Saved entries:
┄┄┄┄┄┄┄┄┄┄┄┄┄┄┄┄┄┄┄┄
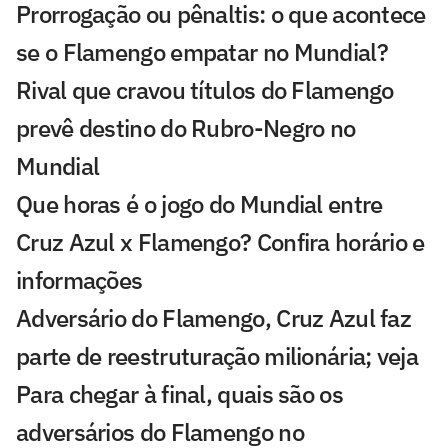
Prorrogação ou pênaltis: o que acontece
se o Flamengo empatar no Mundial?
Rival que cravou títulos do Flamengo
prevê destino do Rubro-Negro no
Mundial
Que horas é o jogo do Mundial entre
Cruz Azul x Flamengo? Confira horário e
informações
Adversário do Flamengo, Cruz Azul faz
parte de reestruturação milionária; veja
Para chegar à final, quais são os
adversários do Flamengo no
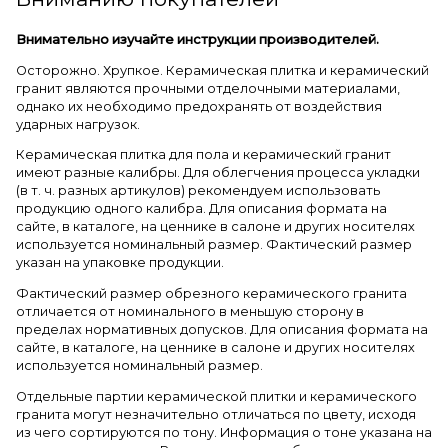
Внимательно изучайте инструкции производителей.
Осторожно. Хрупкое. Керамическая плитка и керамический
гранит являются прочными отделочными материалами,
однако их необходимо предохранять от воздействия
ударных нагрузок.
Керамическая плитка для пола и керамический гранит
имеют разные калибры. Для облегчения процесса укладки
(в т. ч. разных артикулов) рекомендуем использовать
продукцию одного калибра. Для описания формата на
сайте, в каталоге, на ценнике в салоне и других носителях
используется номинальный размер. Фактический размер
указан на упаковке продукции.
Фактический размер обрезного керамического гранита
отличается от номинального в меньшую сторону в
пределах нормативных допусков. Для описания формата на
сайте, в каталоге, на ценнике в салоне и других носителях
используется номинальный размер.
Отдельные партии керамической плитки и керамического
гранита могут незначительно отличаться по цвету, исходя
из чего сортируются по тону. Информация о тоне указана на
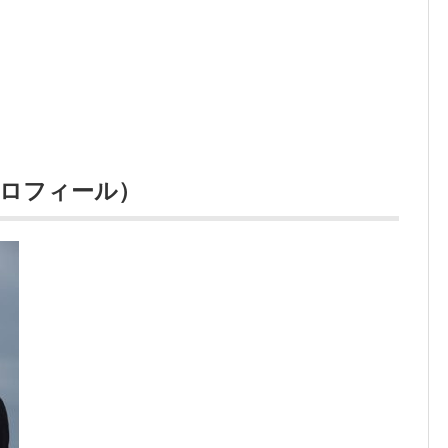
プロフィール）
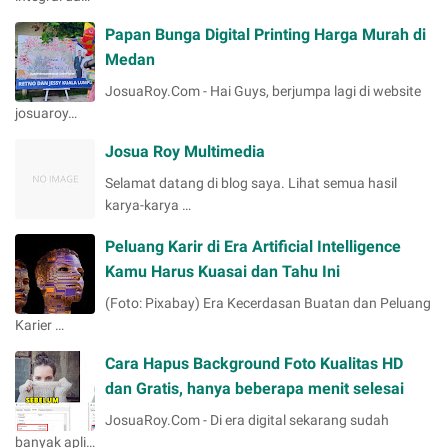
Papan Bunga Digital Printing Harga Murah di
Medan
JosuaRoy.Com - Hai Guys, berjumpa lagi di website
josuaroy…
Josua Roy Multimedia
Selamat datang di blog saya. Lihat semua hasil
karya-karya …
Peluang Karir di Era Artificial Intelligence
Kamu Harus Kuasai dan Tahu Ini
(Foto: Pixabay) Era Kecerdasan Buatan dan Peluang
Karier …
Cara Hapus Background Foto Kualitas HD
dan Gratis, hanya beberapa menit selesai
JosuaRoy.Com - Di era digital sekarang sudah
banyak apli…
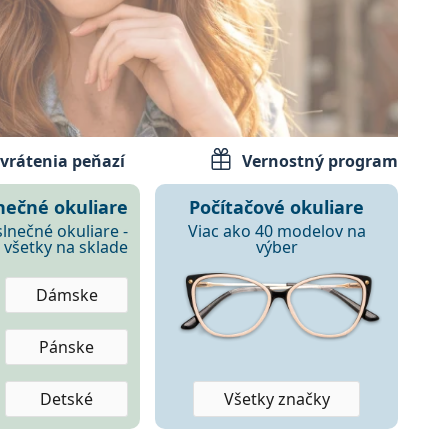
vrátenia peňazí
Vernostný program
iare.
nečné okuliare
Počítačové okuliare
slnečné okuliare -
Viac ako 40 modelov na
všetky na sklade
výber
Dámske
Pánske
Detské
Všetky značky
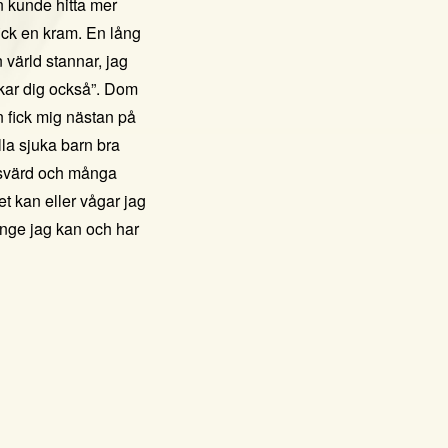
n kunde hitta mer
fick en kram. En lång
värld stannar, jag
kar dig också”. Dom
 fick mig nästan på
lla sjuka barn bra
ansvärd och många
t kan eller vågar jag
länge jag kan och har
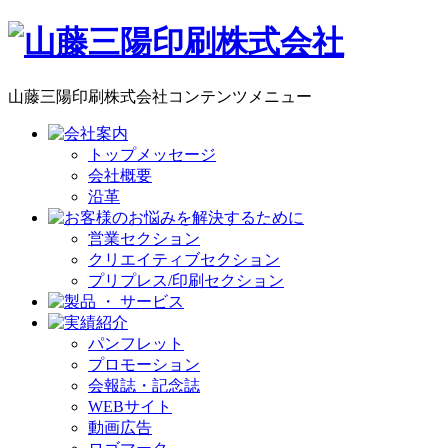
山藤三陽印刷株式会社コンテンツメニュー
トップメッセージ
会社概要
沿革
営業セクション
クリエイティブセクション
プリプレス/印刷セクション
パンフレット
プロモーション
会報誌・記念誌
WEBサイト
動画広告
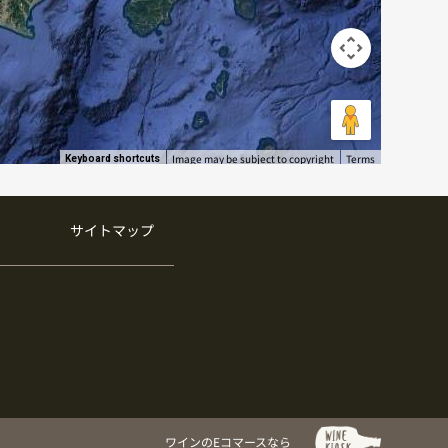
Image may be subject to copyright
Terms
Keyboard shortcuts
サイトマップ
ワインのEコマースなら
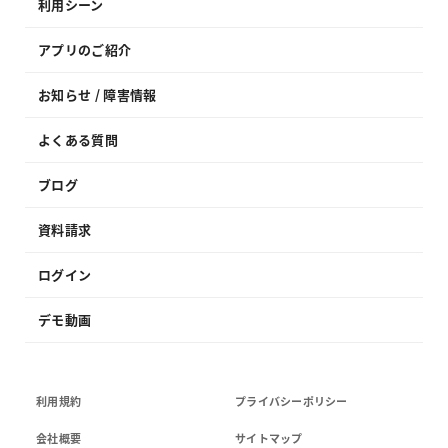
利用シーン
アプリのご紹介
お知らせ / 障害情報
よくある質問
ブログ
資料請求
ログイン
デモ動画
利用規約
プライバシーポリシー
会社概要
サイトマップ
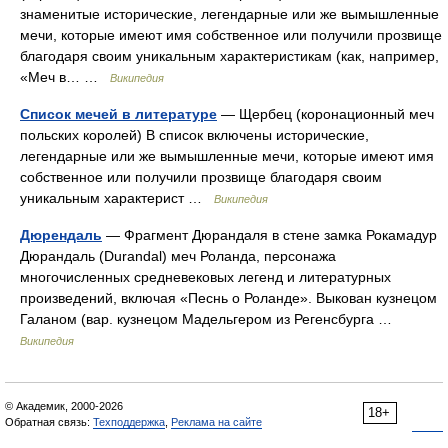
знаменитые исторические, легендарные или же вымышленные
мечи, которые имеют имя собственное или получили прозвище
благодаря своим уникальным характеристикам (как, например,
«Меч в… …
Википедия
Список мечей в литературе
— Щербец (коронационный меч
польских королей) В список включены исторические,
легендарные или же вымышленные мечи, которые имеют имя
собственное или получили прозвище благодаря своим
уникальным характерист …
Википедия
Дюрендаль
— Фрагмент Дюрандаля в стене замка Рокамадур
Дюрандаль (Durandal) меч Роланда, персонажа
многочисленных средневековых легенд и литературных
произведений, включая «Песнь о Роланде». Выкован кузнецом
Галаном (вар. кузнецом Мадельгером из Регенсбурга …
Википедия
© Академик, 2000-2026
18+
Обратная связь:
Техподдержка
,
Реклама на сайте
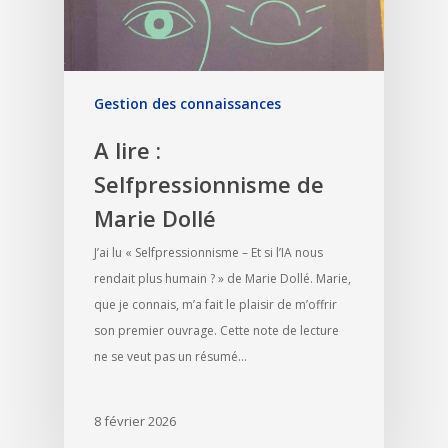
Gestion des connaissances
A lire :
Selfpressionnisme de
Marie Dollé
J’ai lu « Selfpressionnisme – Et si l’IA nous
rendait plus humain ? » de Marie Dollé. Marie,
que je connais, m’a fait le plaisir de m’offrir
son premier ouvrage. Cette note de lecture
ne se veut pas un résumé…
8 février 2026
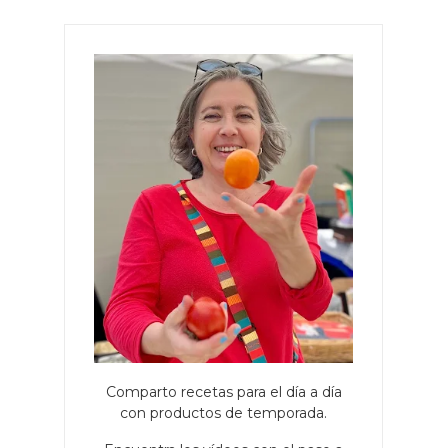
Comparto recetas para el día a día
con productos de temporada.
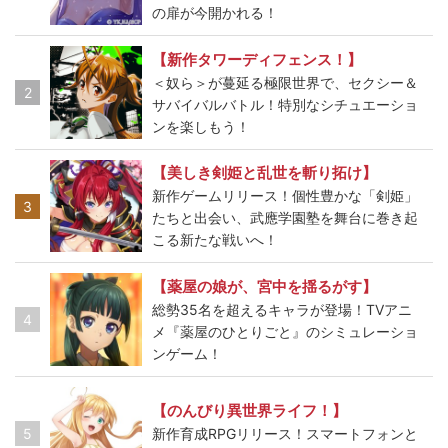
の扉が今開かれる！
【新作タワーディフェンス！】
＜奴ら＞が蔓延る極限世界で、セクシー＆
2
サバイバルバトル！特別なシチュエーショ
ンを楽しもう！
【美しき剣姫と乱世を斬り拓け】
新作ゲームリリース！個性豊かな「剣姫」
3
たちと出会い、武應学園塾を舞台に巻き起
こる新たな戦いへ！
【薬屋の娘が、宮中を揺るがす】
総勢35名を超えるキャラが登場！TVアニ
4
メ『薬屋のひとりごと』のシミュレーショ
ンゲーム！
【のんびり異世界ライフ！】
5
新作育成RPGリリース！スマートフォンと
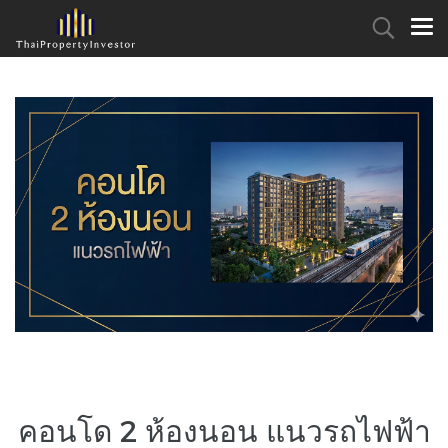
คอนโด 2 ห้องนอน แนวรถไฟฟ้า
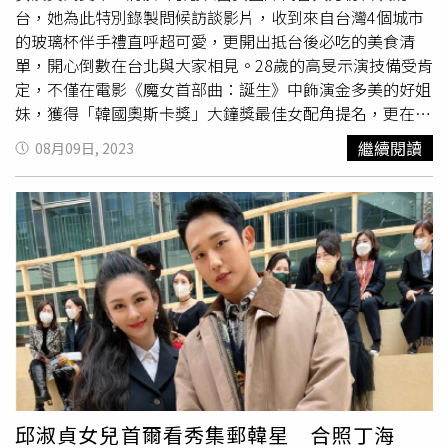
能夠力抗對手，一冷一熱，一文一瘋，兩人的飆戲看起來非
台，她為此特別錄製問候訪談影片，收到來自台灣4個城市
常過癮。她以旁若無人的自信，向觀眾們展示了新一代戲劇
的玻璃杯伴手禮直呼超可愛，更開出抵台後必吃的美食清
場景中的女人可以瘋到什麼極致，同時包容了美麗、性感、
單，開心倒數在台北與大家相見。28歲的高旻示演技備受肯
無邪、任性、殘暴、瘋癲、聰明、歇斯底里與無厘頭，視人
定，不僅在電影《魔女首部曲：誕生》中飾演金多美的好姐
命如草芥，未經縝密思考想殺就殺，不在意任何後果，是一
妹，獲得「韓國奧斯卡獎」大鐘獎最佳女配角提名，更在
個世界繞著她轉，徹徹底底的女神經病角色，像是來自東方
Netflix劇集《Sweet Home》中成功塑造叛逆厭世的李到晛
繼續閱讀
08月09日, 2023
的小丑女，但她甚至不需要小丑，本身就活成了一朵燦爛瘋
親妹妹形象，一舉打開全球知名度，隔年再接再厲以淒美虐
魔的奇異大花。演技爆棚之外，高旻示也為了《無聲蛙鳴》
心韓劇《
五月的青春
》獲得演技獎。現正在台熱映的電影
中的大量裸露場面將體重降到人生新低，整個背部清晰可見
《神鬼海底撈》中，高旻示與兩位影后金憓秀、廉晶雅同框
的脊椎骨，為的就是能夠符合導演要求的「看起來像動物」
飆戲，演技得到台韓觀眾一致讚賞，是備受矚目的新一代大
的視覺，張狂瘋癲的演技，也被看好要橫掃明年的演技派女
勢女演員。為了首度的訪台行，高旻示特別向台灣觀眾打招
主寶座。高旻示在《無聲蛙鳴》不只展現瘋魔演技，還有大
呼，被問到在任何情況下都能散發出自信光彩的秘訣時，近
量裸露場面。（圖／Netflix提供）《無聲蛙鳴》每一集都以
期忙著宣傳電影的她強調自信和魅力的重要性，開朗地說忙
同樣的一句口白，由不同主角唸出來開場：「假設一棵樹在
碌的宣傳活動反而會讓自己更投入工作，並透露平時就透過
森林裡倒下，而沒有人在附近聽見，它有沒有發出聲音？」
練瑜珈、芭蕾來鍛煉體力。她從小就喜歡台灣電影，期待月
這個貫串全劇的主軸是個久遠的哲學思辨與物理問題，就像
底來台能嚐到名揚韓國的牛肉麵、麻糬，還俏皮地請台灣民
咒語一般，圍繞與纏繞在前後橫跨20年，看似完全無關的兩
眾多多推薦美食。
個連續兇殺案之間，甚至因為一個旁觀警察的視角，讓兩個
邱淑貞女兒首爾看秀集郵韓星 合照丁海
┄┄┄┄┄┄┄┄┄┄┄┄┄┄┄┄┄┄┄┄
Output only the lines from the start of the data through the line that holds "ударных нагрузок.". Keep them exact and leave the pictures out.

# [RESULT]
Prorrogação ou pênaltis: o que acontece
se o Flamengo empatar no Mundial?
Rival que cravou títulos do Flamengo
prevê destino do Rubro-Negro no
Mundial
Que horas é o jogo do Mundial entre
Cruz Azul x Flamengo? Confira horário e
informações
Adversário do Flamengo, Cruz Azul faz
parte de reestruturação milionária; veja
Para chegar à final, quais são os
adversários do Flamengo no
Внимательно изучайте инструкции производителей.
Осторожно. Хрупкое. Керамическая плитка и керамический
гранит являются прочными отделочными материалами,
однако их необходимо предохранять от воздействия
ударных нагрузок.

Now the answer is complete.